5.5. Isolation of Plasmid DNA

The total plasmid DNA was isolated from fresh bacterial cultures by alkaline lysis method and purified by alcohol precipitation [32]. The cells were lysed by high pH maintained by NaOH and lysozyme digestion at 37 °C. The cell debris and proteins were separated from the nucleic acids by phenol: chloroform: isoamyl alcohol (25:24:1) precipitation. The nucleic acids were purified by ethanol precipitation overnight at −20 °C. The RNA molecules were digested by RNase enzyme (4 µg/mL) at 37 °C for one hour to obtain plasmid DNA.

5.6. Exploration of Endotoxin and Parasporin Encoding Genes

The primers were designed or adopted from published articles for the δ-endotoxin genes, parasporin genes and cytolytic (cyt) genes (Table 2). Polymerase chain reactions (PCR) were conducted with these primer sets for each plasmid sample. The reactions were carried out with Qiagen Taq PCR Master Mix Kit (Germany). The cycles for the amplifications included one denaturation step for 5 min at 95 °C followed by 35 cycles consisting of 1 min denaturation at 95 °C, 1 min annealing at the appropriate temperature and 1 min 30 s polymerization at 72 °C. The final extension was set at 72 °C for 7 min. A gel of 1.2% agarose stained with ethidium bromide was used for the visualization of the PCR products by gel electrophoresis.

5.7. Gel Purification and DNA Sequencing of PCR Products

Forty microliters of the PCR product to be sequenced was loaded on a 1% agarose gel and the gel electrophoresis was carried out for one hour at 50 V. The DNA band to be sequenced was cut from the gel by visualizing the same on a gel dock with UV light. The DNA was purified from the gel using QIAquick gel extraction kit from Qiagen (Hilden, Germany), as per the manual instructions. The purified product was then sequenced by Sanger sequencing.

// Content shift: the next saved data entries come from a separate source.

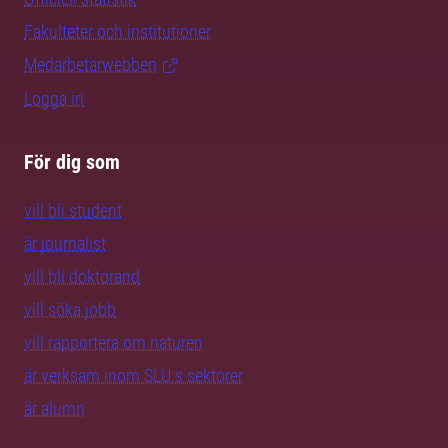
Fakulteter och institutioner
Medarbetarwebben
Logga in
För dig som
vill bli student
är journalist
vill bli doktorand
vill söka jobb
vill rapportera om naturen
är verksam inom SLU:s sektorer
är alumn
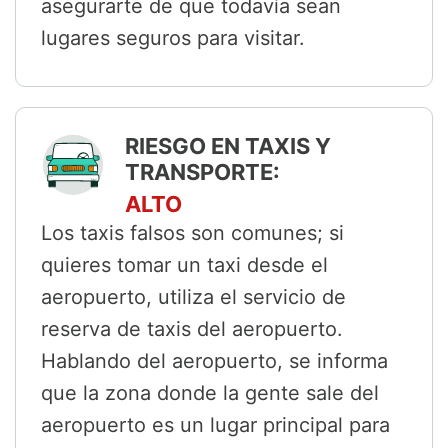
asegurarte de que todavía sean
lugares seguros para visitar.
RIESGO EN TAXIS Y
TRANSPORTE:
ALTO
Los taxis falsos son comunes; si
quieres tomar un taxi desde el
aeropuerto, utiliza el servicio de
reserva de taxis del aeropuerto.
Hablando del aeropuerto, se informa
que la zona donde la gente sale del
aeropuerto es un lugar principal para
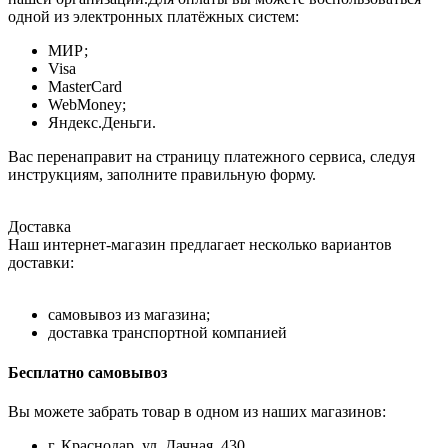
одной из электронных платёжных систем:
МИР;
Visa
MasterCard
WebMoney;
Яндекс.Деньги.
Вас перенаправит на страницу платежного сервиса, следуя
инструкциям, заполните правильную форму.
Доставка
Наш интернет-магазин предлагает несколько вариантов
доставки:
самовывоз из магазина;
доставка транспортной компанией
Бесплатно самовывоз
Вы можете забрать товар в одном из наших магазинов:
г. Краснодар, ул. Дачная, 430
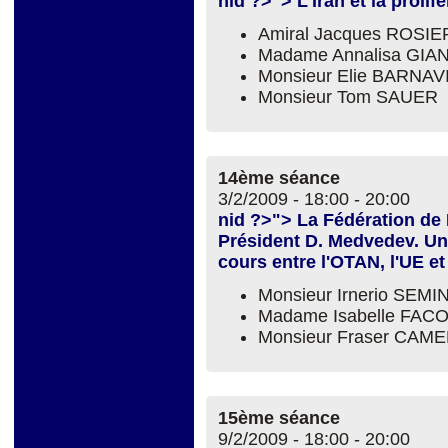
nid ?>"> L'Iran et la prolif
Amiral Jacques ROSIE
Madame Annalisa GIA
Monsieur Elie BARNAV
Monsieur Tom SAUER
14ème séance
3/2/2009 -
18:00
-
20:00
nid ?>"> La Fédération de 
Président D. Medvedev. Une
cours entre l'OTAN, l'UE et
Monsieur Irnerio SEM
Madame Isabelle FAC
Monsieur Fraser CAM
15ème séance
9/2/2009 -
18:00
-
20:00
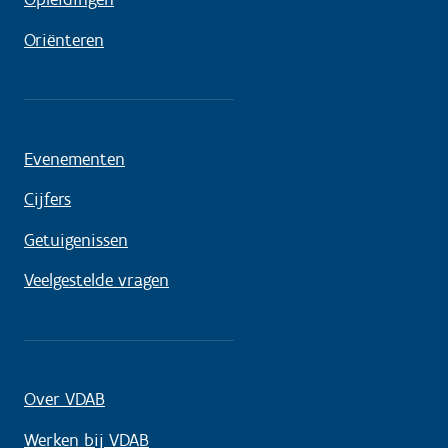
Oriënteren
Evenementen
Cijfers
Getuigenissen
Veelgestelde vragen
Over VDAB
Werken bij VDAB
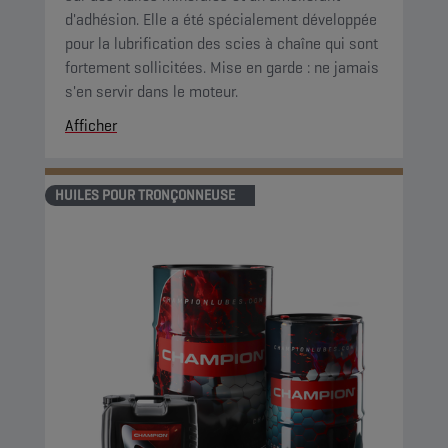
d'adhésion. Elle a été spécialement développée
pour la lubrification des scies à chaîne qui sont
fortement sollicitées. Mise en garde : ne jamais
s'en servir dans le moteur.
Afficher
HUILES POUR TRONÇONNEUSE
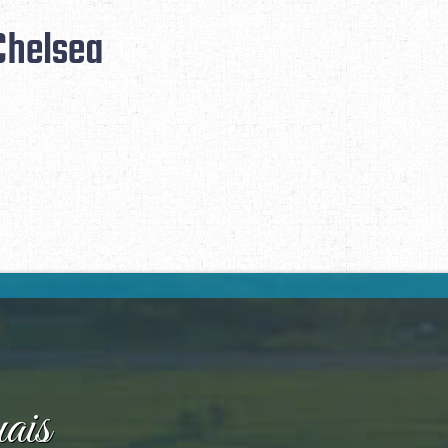
Chelsea
ais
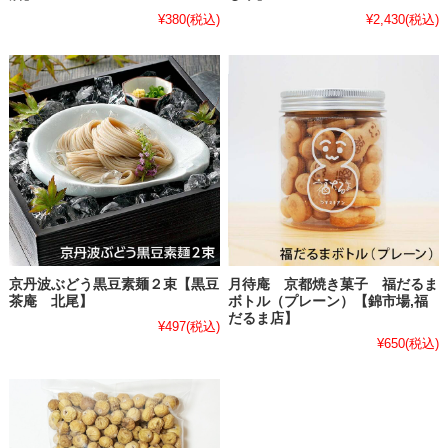
¥380
(税込)
¥2,430
(税込)
京丹波ぶどう黒豆素麺２束【黒豆
月待庵 京都焼き菓子 福だるま
茶庵 北尾】
ボトル（プレーン）【錦市場,福
だるま店】
¥497
(税込)
¥650
(税込)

5.8. Translation, Alignment and Comparison of Amino Acid Sequences

The DNA sequence obtained from sequencer was translated into amino acid sequence in silico using the translate tool of ExPasy available on Swiss Institute of Bioinformatics research portal. The sequence was aligned to the published sequence of the cyt gene using the pBLAST tool on the National Centre for Biotechnology Information (NCBI) website.

5.9. In Silico Structural Homology Comparison of Cyt Proteins

To understand the structural and/or chemical differences among the functional Cyt protein structures of QBT229 and the reference Bt subsp. israelensis H14, their respective amino acid sequences were used to find the in silico structure of the proteins by SWISS-MODEL software [38]. As a reference for the protein modelling, the 3D structure of the Cyt1A1 protein (TRON.3) from Bacillus thuringiensis subsp. israelensis was used. Cohen et al. [39] had modelled the structure of Cyt1A1 protein by X-ray crystallography with a resolution of 2.19 Å. The structures of the two Cyt proteins were compared for any conformational changes due to amino acid replacements. The structures were also compared chemically by applying the different filters of the software including charged regions, hydrophobic regions, polar regions, etc.